Tuberculosis epidemic in people living with HIV in Eastern Europe

A lack of integration of HIV and tuberculosis (TB) treatment services is also contributing to a huge burden of TB among people with HIV in Eastern Europe, and a high frequency of multidrug-resistant TB (MDR-TB). Treatment practices in the region such as hospitalisation during the two-month intensive induction period of TB treatment – which increases the risk of nosocomial TB exposure – and lack of access to a full formulary of drugs for empiric TB treatment in people with suspected drug resistance, are the cause of the high MDR-TB burden, said Daria Podlekareva of the University of Copenhagen. Recent research led by the University of Copenhagen found that less than half of patients with HIV and suspected TB who received empiric treatment were prescribed four active TB drugs, as recommended by the World Health Organization. Death rates among people with HIV diagnosed with TB in Eastern Europe are more than twice as high as those in Western Europe or Latin America, largely as a consequence of lack of diagnosis, lack of antiretroviral therapy and the high burden of MDR-TB.

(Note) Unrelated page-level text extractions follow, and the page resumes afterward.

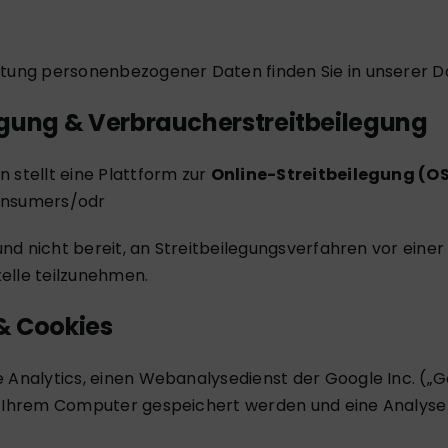
itung personenbezogener Daten finden Sie in unserer
D
egung & Verbraucherstreitbeilegung
 stellt eine Plattform zur
Online-Streitbeilegung (O
onsumers/odr
 und nicht bereit, an Streitbeilegungsverfahren vor einer
elle teilzunehmen.
& Cookies
 Analytics, einen Webanalysedienst der Google Inc. („G
f Ihrem Computer gespeichert werden und eine Analyse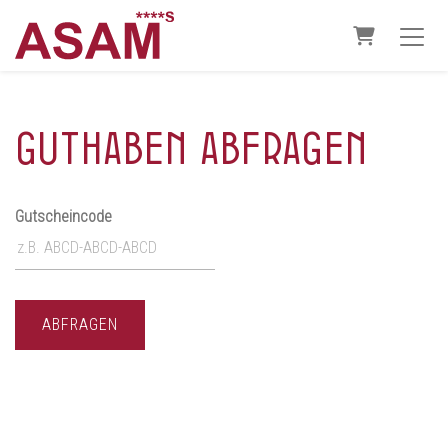
Warenkorb
Guthaben abfragen
Gutscheincode
ABFRAGEN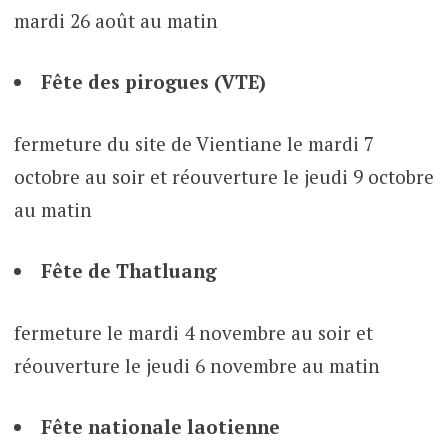
mardi 26 août au matin
Fête des pirogues (VTE)
fermeture du site de Vientiane le mardi 7
octobre au soir et réouverture le jeudi 9 octobre
au matin
Fête de Thatluang
fermeture le mardi 4 novembre au soir et
réouverture le jeudi 6 novembre au matin
Fête nationale laotienne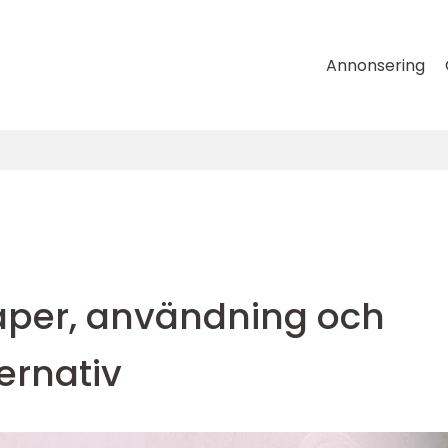
Annonsering
aper, användning och
ernativ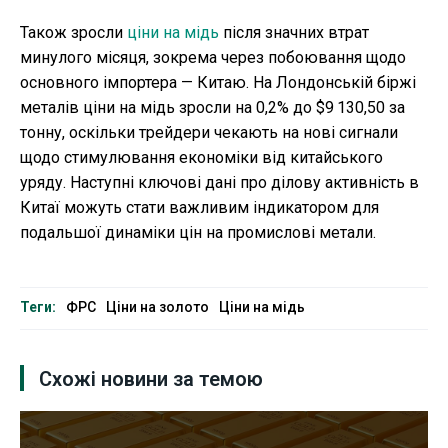
Також зросли
ціни на мідь
після значних втрат
минулого місяця, зокрема через побоювання щодо
основного імпортера — Китаю. На Лондонській біржі
металів ціни на мідь зросли на 0,2% до $9 130,50 за
тонну, оскільки трейдери чекають на нові сигнали
щодо стимулювання економіки від китайського
уряду. Наступні ключові дані про ділову активність в
Китаї можуть стати важливим індикатором для
подальшої динаміки цін на промислові метали.
Теги:
ФРС
Ціни на золото
Ціни на мідь
Схожі новини за темою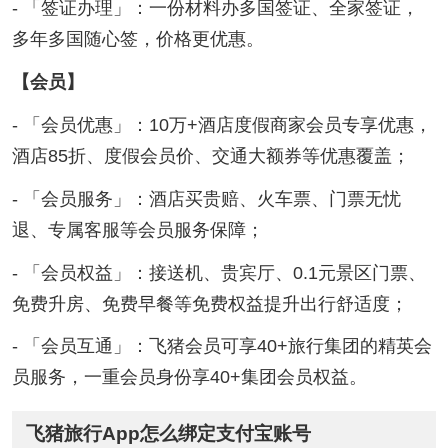
- 「签证办理」：一份材料办多国签证、全家签证，
多年多国随心签，价格更优惠。
【会员】
- 「会员优惠」：10万+酒店度假商家会员专享优惠，
酒店85折、度假会员价、交通大额券等优惠覆盖；
- 「会员服务」：酒店买贵赔、火车票、门票无忧
退、专属客服等会员服务保障；
- 「会员权益」：接送机、贵宾厅、0.1元景区门票、
免费升房、免费早餐等免费权益提升出行舒适度；
- 「会员互通」：飞猪会员可享40+旅行集团的精英会
员服务，一重会员身份享40+集团会员权益。
飞猪旅行App怎么绑定支付宝账号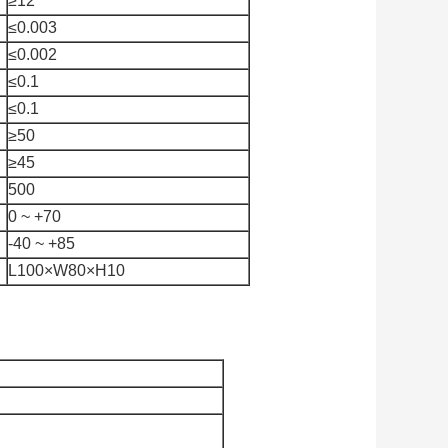
≥12
≤0.003
≤0.002
≤0.1
≤0.1
≥50
≥45
500
0 ~ +70
-40 ~ +85
L100×W80×H10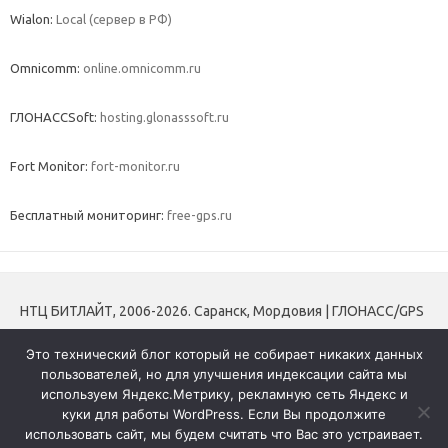
Wialon:
Local (сервер в РФ)
Omnicomm:
online.omnicomm.ru
ГЛОНАССSoft:
hosting.glonasssoft.ru
Fort Monitor:
fort-monitor.ru
Бесплатный мониторинг:
free-gps.ru
НТЦ БИТЛАЙТ, 2006-2026. Саранск, Мордовия | ГЛОНАСС/GPS
мониторинг транспорта | Трекеры | Контроль топлива |
Это технический блог который не собирает никаких данных
Тахографы и блоки СКЗИ
пользователей, но для улучшения индексации сайта мы
используем Яндекс.Метрику, рекламную сеть Яндекс и
+7 (8342) 31-16-33
куки для работы WordPress. Если Вы продолжите
Политика конфиденциальности
использовать сайт, мы будем считать что Вас это устраивает.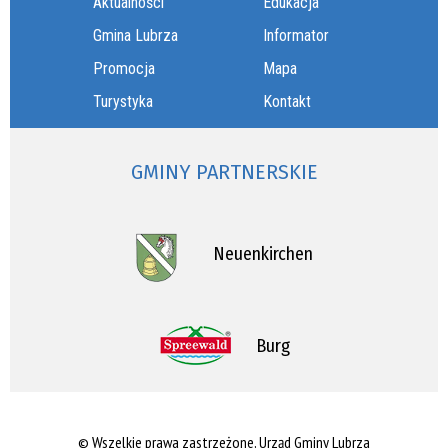
Aktualności
Edukacja
Gmina Lubrza
Informator
Promocja
Mapa
Turystyka
Kontakt
GMINY PARTNERSKIE
Neuenkirchen
Burg
© Wszelkie prawa zastrzeżone, Urząd Gminy Lubrza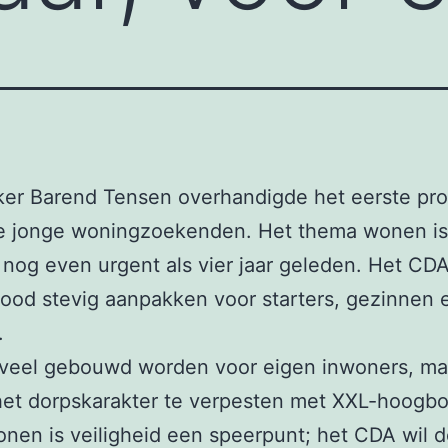
kker Barend Tensen overhandigde het eerste p
e jonge woningzoekenden. Het thema wonen is
j nog even urgent als vier jaar geleden. Het CDA
od stevig aanpakken voor starters, gezinnen 
.
 veel gebouwd worden voor eigen inwoners, ma
het dorpskarakter te verpesten met XXL-hoogb
nen is veiligheid een speerpunt; het CDA wil 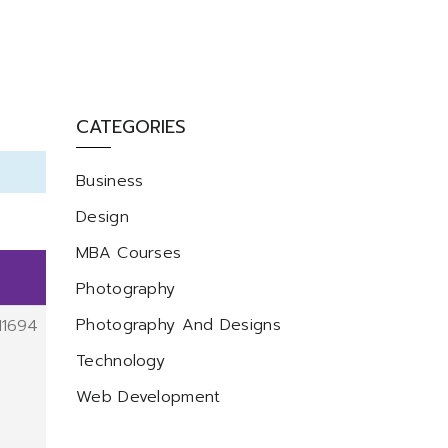
CATEGORIES
Business
Design
MBA Courses
Photography
Photography And Designs
11694
Technology
Web Development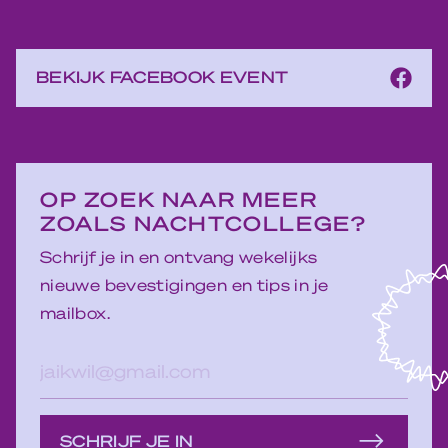
BEKIJK FACEBOOK EVENT
OP ZOEK NAAR MEER
ZOALS NACHTCOLLEGE?
Schrijf je in en ontvang wekelijks
nieuwe bevestigingen en tips in je
mailbox.
E-
mailadres
SCHRIJF JE IN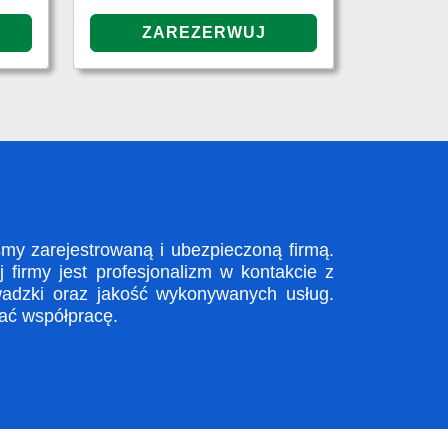
y zarejestrowaną i ubezpieczoną firmą.
firmy jest profesjonalizm w kontakcie z
adzki oraz jakość wykonywanych usług.
zać współpracę.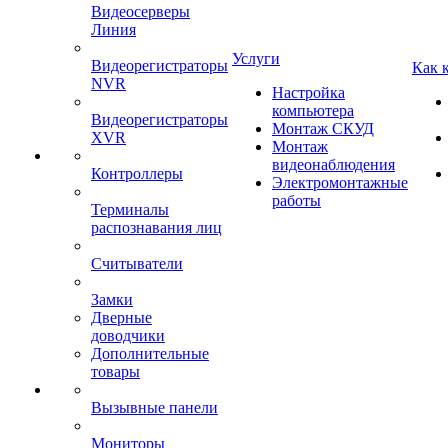
Видеосерверы
Линия
Услуги
Видеорегистраторы
Как 
NVR
Настройка
компьютера
Видеорегистраторы
Монтаж СКУД
XVR
Монтаж
видеонаблюдения
Контроллеры
Электромонтажные
работы
Терминалы
распознавания лиц
Считыватели
Замки
Дверные
доводчики
Дополнительные
товары
Вызывные панели
Мониторы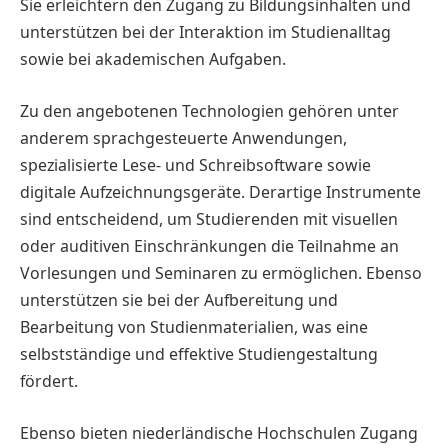
Sie erleichtern den Zugang zu Bildungsinhalten und
unterstützen bei der Interaktion im Studienalltag
sowie bei akademischen Aufgaben.
Zu den angebotenen Technologien gehören unter
anderem sprachgesteuerte Anwendungen,
spezialisierte Lese- und Schreibsoftware sowie
digitale Aufzeichnungsgeräte. Derartige Instrumente
sind entscheidend, um Studierenden mit visuellen
oder auditiven Einschränkungen die Teilnahme an
Vorlesungen und Seminaren zu ermöglichen. Ebenso
unterstützen sie bei der Aufbereitung und
Bearbeitung von Studienmaterialien, was eine
selbstständige und effektive Studiengestaltung
fördert.
Ebenso bieten niederländische Hochschulen Zugang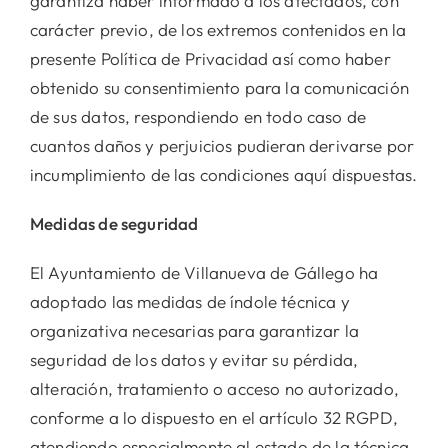
garantiza haber informado a los afectados, con
carácter previo, de los extremos contenidos en la
presente Política de Privacidad así como haber
obtenido su consentimiento para la comunicación
de sus datos, respondiendo en todo caso de
cuantos daños y perjuicios pudieran derivarse por
incumplimiento de las condiciones aquí dispuestas.
Medidas de seguridad
El Ayuntamiento de Villanueva de Gállego ha
adoptado las medidas de índole técnica y
organizativa necesarias para garantizar la
seguridad de los datos y evitar su pérdida,
alteración, tratamiento o acceso no autorizado,
conforme a lo dispuesto en el artículo 32 RGPD,
atendiendo especialmente al estado de la técnica,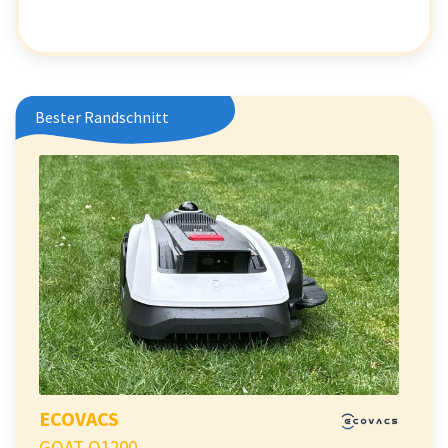
Bester Randschnitt
ECOVACS
GOAT O1200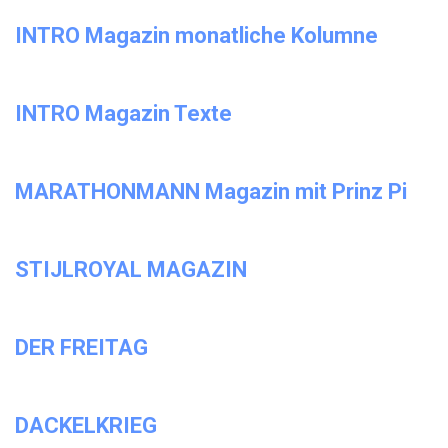
INTRO Magazin monatliche Kolumne
INTRO Magazin Texte
MARATHONMANN Magazin mit Prinz Pi
STIJLROYAL MAGAZIN
DER FREITAG
DACKELKRIEG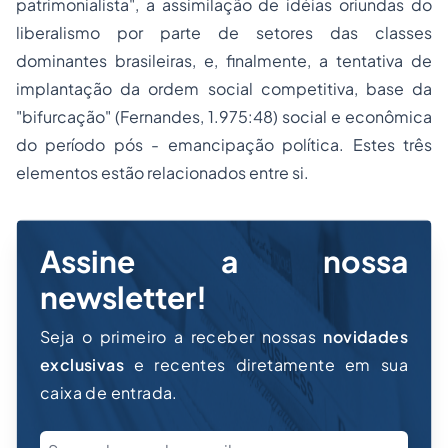
patrimonialista", a assimilação de idéias oriundas do
liberalismo por parte de setores das classes
dominantes brasileiras, e, finalmente, a tentativa de
implantação da ordem social competitiva, base da
"bifurcação" (Fernandes, 1.975:48) social e econômica
do período pós - emancipação política. Estes três
elementos estão relacionados entre si.
Assine a nossa
newsletter!
Seja o primeiro a receber nossas
novidades
exclusivas
e recentes diretamente em sua
caixa de entrada.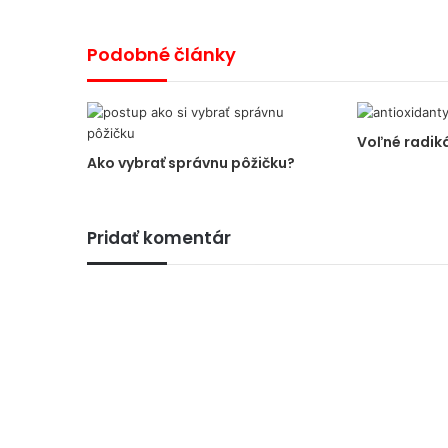
Podobné články
Voľné radik
Ako vybrať správnu pôžičku?
Pridať komentár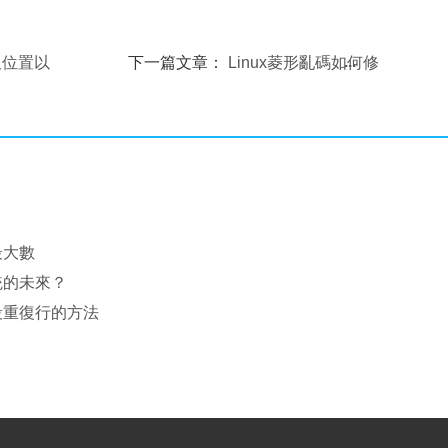
面板位置以
下一篇文章：
Linux菱形亂碼如何修
改? Linux菱形亂碼的修改方法
最大數
統的未來？
段重復行的方法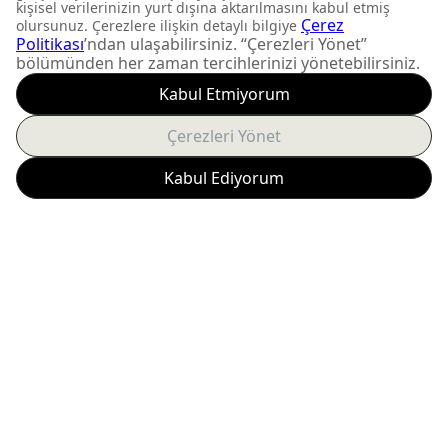
FIRSATLARI KAÇIRMAYIN
Yeni ürün lansmanları ve
size özel kampanyalardan
anında haberdar olun.
Abone Ol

Hepatitis C: a medical and financial challenge

The meeting also discussed barriers to hepatitis C treatment among people with HIV and hepatitis C virus (HCV) co-infection in the European region. Low levels of HCV diagnosis mean that many people learn of their infection after the onset of serious liver disease. Despite recommendations from the European AIDS Clinical Society and the European Association for the Study of the Liver (EASL) for treatment of patients with advanced liver disease (stages F3 and F4), access to new direct-acting antivirals is limited on the grounds of cost and slow decision-making regarding reimbursement.

“We need you to stand publicly with us, on the basis of public health and patient care, and let the payers take care of the cost. Politics needs to control business,” said Luis Mendão of European AIDS Treatment Group. “We need to follow Joep Lange’s lead as a clinician activist in HIV treatment access, to fight for access to hepatitis C treatment for all,” said Dr Annemarie Wensing of University Medical Center, Utrecht, the Netherlands.